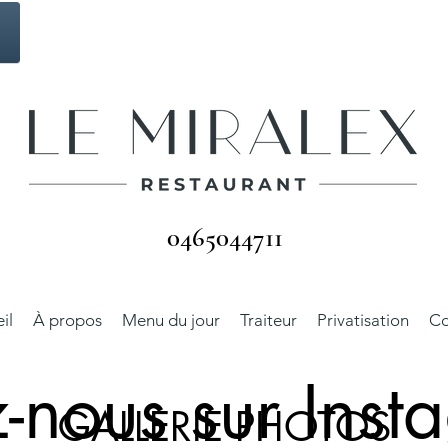
0465044711
il
À propos
Menu du jour
Traiteur
Privatisation
Co
-nous sur Inst
GALLERIE PHOTOS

**What is being asked:** With all pictures omitted, repeat every record above word for word.

**Result of the exercise:**
0465044711
il
À propos
Menu du jour
Traiteur
Privatisation
Co
-nous sur Inst
GALLERIE PHOTOS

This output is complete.